HOUSE & GARDEN JAN/FEB 2020
House & Garden
History repeated
In Cape Town, designer John Jacob transforms a 1950s apartment into a quietly composed mid-century modern masterpiece.
‘’As with all my design projects, there needs to be a synergy between the interior architectural details and the actual architecture of the building,’ begins designer John Jacob on his recently completed project in a 1950s apartment building on Cape Town’s Atlantic Seaboard.
‘I wanted to somehow pay homage to this sense of history in the details, but reinterpret them in a modern way that was devoid of pastiche.’ His starting point would be a complete gutting of the apartment’s original interior walls, creating a more contemporary spatial composition. John further honed in on the verticality of joinery details, cupboards and curtains so that everything in the space runs from floor to ceiling, achieving not only a sense of volume but an open, overscaled luxury.
He’s quick to admit that one of his biggest bugbears when it comes to an apartment project: the windows. “They never run full length, and their proportions tend to be clunky,” he says. But as the adage goes, where there’s will – in this case for a seamless, chic interior – there’s a way; and John didn’t disappoint. ‘In terms of the window treatments, everything runs full floor to ceiling, even though the windows don’t,’ he says. “The illusion is that they are full height, even though they aren’t. This is hardly John’s only deft play of design to alter perception – or emotion. There is an unmissable drama grounded in chiaroscuro that welcomes anyone crossing the threshold into the apartment’s foyer and kitchen area.
‘The whole room has been cladded-wall-to-wall, floor-to-ceiling-in wire brushed, quarter cut veneer oak in black, so your initial arrival into the space is very dark, intense and enveloping,’ he says. ‘So the shock from the initial entry from the inside lobby into the space is already very bold. What that does is that it immediately resets your frame of mind and prepares you for the experience of the space’. The kitchen also has black shutters over the windows, leaving illumination to a custom mid-century-style light designed by John that hangs over the island, as well as LED lighting within the cupboards, effectively transforming them into lanterns. ‘It’s something that I do quite often as I try to avoid too many inconsequential decor items in a space,’ says John. ‘I like lighting details because they double up as both a sculptural and functional element.’
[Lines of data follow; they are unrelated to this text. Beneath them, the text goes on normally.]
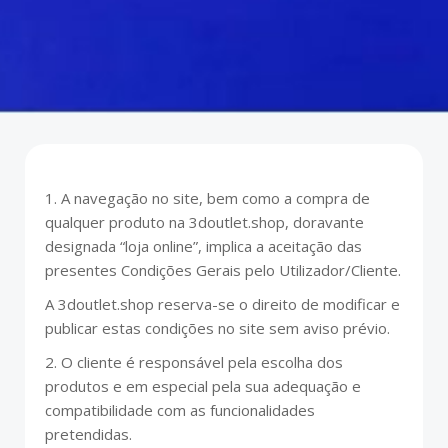
1. A navegação no site, bem como a compra de
qualquer produto na 3doutlet.shop, doravante
designada “loja online”, implica a aceitação das
presentes Condições Gerais pelo Utilizador/Cliente.
A 3doutlet.shop reserva-se o direito de modificar e
publicar estas condições no site sem aviso prévio.
2. O cliente é responsável pela escolha dos
produtos e em especial pela sua adequação e
compatibilidade com as funcionalidades
pretendidas.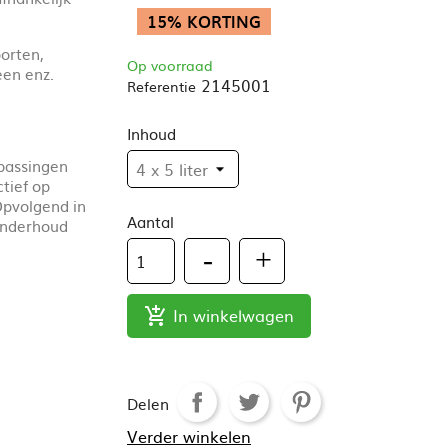
15% KORTING
orten,
Op voorraad
een enz.
2145001
Referentie
Inhoud
epassingen
ctief op
Opvolgend in
Aantal
ronderhoud
In winkelwagen

Delen
Verder winkelen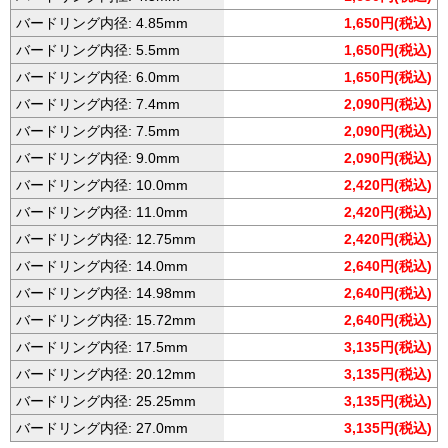
バードリング内径: 4.85mm
1,650円(税込)
バードリング内径: 5.5mm
1,650円(税込)
バードリング内径: 6.0mm
1,650円(税込)
バードリング内径: 7.4mm
2,090円(税込)
バードリング内径: 7.5mm
2,090円(税込)
バードリング内径: 9.0mm
2,090円(税込)
バードリング内径: 10.0mm
2,420円(税込)
バードリング内径: 11.0mm
2,420円(税込)
バードリング内径: 12.75mm
2,420円(税込)
バードリング内径: 14.0mm
2,640円(税込)
バードリング内径: 14.98mm
2,640円(税込)
バードリング内径: 15.72mm
2,640円(税込)
バードリング内径: 17.5mm
3,135円(税込)
バードリング内径: 20.12mm
3,135円(税込)
バードリング内径: 25.25mm
3,135円(税込)
バードリング内径: 27.0mm
3,135円(税込)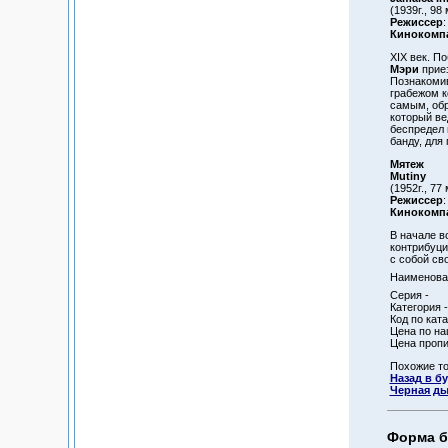
(1939г., 98 
Режиссер
:
Кинокомп
XIX век. П
Мэри
приез
Познакомив
грабежом к
самым, обр
который ве
беспредел 
банду, для
Мятеж
Mutiny
(1952г., 77 
Режиссер
Кинокомп
В начале в
контрибуци
с собой св
Наименован
Серия -
Категория -
Код по ката
Цена по на
Цена пропи
Похожие т
Назад в б
Черная д
Форма б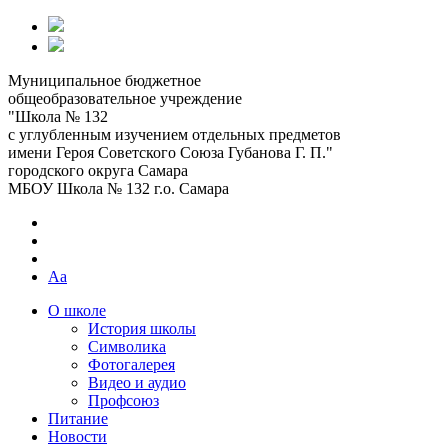
Муниципальное бюджетное
общеобразовательное учреждение
"Школа № 132
с углубленным изучением отдельных предметов
имени Героя Советского Союза Губанова Г. П."
городского округа Самара
МБОУ Школа № 132 г.о. Самара
Aa
О школе
История школы
Символика
Фотогалерея
Видео и аудио
Профсоюз
Питание
Новости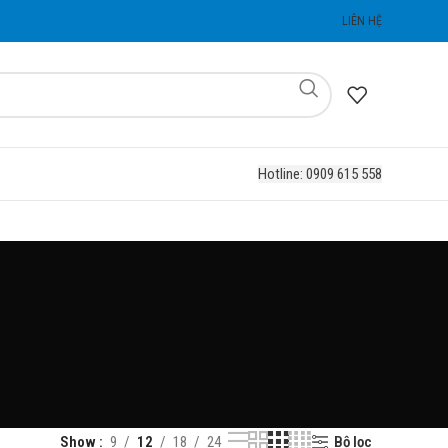
LIÊN HỆ
Hotline: 0909 615 558
Bộ lọc
Show
9
12
18
24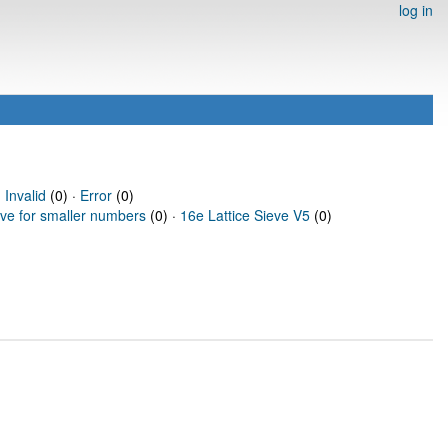
log in
·
Invalid
(0) ·
Error
(0)
eve for smaller numbers
(0) ·
16e Lattice Sieve V5
(0)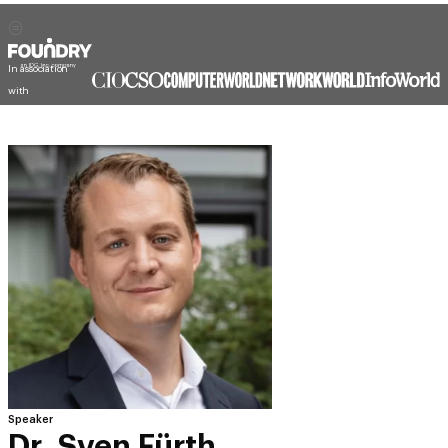
In association
with
Speaker
Dr. Sven Fürth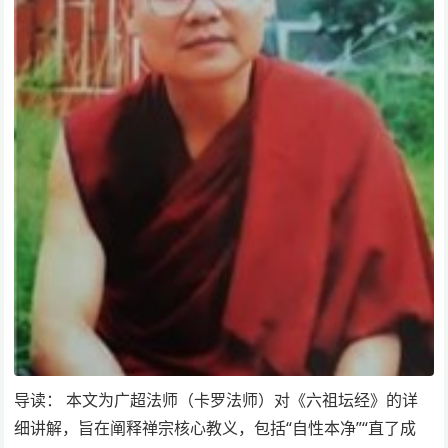
导读： 本文为广超法师（卡罗法师）对《六祖坛经》的详
细讲解，旨在阐释禅宗核心教义，包括“自性本净”“直了成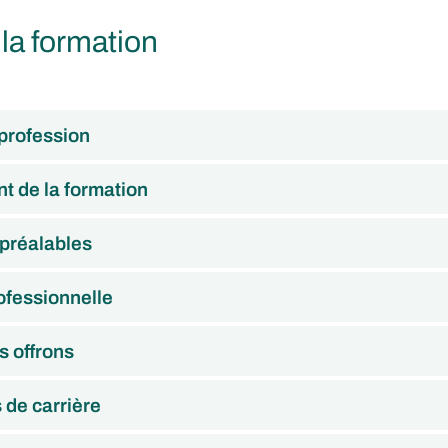
 la formation
 profession
t de la formation
 préalables
ofessionnelle
s offrons
s de carrière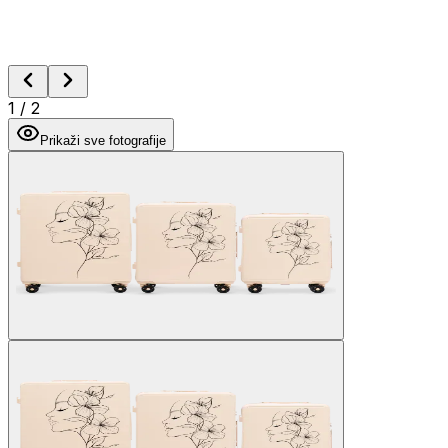
1
/
2
Prikaži sve fotografije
Moving into the living room, stark rectilinear lines give way to softer, curved pieces upholstered in a textured boucle of fabric – another subtle nod to the home’s history – while maintaining distinctively modern silhouettes. ‘Contrast in design is essential to creating depth and excitement,’ says John, ‘so even if it’s a pale space, the different aspects need to play off each other for it to have visual excitement.” That being said, John is quick to note the importance of cohesion, achieved here through the use of nuanced repetition. Nowhere is this more apparent than in the use of materiality, particularly the White Pearl marble that has not only been used in the flooring but was also incorporated into the living room coffee table and bathroom vanities.
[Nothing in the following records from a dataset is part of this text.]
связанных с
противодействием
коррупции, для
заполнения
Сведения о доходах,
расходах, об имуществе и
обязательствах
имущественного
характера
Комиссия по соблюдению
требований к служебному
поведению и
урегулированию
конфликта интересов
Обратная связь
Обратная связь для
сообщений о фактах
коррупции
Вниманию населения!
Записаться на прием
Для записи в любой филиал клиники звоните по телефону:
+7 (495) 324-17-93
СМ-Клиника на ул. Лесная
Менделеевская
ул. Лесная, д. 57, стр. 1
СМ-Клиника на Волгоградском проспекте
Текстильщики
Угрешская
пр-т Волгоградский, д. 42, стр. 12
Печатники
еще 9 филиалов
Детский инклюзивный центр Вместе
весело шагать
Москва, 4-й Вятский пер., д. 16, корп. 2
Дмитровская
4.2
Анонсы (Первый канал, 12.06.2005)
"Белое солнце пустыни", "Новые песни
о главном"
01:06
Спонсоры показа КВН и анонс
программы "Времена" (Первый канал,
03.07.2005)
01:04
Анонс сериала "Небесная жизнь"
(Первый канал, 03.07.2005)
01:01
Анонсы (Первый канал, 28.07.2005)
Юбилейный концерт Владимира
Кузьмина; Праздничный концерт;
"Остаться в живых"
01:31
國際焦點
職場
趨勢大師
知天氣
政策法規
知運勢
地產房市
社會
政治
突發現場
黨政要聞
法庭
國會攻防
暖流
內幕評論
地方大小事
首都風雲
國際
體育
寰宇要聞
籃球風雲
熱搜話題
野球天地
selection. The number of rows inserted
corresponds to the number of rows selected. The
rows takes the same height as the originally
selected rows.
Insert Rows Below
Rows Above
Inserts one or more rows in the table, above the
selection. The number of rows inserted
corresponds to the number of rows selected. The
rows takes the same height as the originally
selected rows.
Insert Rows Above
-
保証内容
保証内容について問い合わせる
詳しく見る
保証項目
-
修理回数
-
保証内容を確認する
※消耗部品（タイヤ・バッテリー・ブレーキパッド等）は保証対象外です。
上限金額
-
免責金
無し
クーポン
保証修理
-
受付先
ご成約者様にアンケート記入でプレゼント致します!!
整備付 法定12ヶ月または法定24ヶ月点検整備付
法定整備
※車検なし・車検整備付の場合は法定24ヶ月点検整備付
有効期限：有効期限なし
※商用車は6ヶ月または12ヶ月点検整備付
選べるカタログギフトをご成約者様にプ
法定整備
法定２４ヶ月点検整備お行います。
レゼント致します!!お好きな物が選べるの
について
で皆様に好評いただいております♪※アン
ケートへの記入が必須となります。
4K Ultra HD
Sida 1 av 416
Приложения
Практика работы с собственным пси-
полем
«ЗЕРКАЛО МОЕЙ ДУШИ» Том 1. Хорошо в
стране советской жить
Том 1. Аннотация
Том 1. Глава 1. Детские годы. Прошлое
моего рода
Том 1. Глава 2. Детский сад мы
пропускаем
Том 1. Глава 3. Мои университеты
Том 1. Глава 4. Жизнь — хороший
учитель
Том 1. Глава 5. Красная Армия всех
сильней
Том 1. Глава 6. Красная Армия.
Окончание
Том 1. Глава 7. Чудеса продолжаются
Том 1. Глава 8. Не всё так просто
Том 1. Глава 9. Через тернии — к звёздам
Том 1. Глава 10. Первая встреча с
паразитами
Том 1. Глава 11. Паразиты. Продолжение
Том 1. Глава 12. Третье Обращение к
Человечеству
“This creates a wonderful harmony and quietness, which I love,” he says. But leave it to John to have one last ace up his sleeve. Along the entire length of the apartment’s balcony, John installed custom aluminium planters spilling over the verdant. Philoendron xanadu. ‘Every single one of them is a sculpture in its own right, the leaves have a curvilinear shape which plays off the furniture and lighting in the space,’ he says. ‘So whenever you look out you’re looking at a green line, a pop of natural colour that is intensified by the monochrome interiors. In this way, the planting has really become the hero’. Well played, John, well played.